To do: Your task is to copy each line of the material that includes "Terraform".

==== Exercise inputs ====

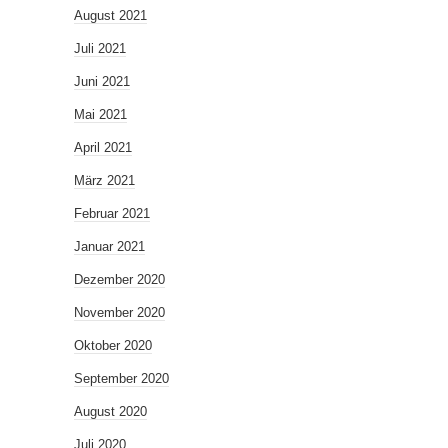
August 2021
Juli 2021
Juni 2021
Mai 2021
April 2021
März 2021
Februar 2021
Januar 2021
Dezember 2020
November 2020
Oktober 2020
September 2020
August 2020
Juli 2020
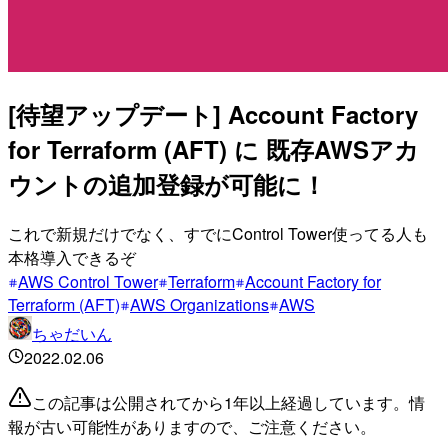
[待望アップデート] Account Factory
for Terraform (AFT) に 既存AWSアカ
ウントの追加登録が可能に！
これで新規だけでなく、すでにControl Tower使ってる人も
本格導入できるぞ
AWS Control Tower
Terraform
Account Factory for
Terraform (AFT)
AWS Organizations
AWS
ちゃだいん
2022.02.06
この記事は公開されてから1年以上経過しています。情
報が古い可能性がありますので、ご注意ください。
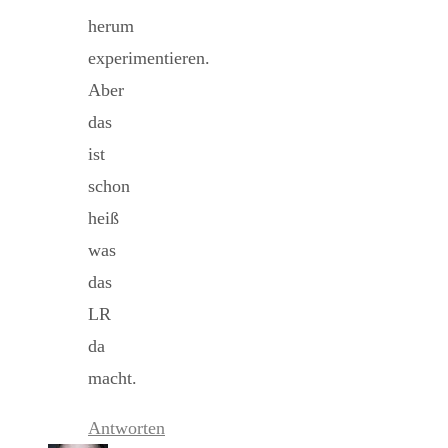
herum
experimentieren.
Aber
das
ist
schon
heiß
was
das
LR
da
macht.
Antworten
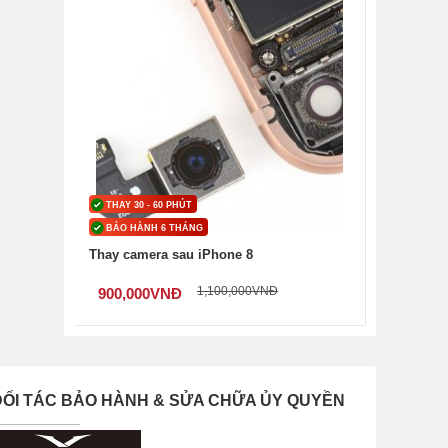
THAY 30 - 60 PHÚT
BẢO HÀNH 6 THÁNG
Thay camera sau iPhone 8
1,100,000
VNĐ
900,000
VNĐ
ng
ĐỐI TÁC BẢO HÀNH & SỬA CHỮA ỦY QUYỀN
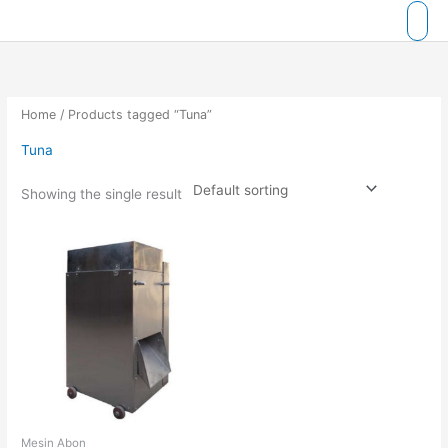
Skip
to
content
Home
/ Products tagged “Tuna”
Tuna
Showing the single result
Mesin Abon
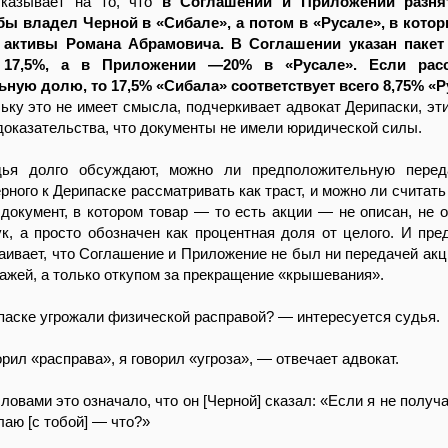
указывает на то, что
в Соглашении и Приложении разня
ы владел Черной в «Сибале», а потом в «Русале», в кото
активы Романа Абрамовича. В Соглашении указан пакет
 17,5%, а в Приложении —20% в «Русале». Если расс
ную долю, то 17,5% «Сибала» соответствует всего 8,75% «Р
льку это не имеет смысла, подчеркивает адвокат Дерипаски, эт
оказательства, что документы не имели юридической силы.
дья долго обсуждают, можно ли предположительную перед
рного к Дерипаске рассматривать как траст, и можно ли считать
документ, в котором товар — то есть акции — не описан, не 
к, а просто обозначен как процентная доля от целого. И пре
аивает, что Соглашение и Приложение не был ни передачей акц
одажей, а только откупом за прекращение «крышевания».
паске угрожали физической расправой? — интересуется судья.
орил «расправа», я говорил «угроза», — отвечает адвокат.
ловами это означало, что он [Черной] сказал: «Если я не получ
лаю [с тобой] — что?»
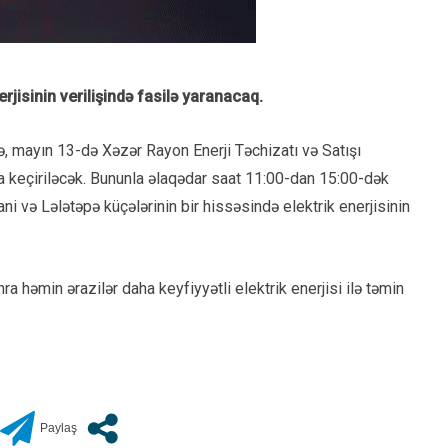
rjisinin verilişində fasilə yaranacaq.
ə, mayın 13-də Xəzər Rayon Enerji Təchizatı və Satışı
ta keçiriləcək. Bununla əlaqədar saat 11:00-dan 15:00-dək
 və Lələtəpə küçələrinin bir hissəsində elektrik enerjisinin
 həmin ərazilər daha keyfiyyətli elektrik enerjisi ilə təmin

====

Response:
for Terraform (AFT) に 既存AWSアカ
Terraform
Terraform (AFT)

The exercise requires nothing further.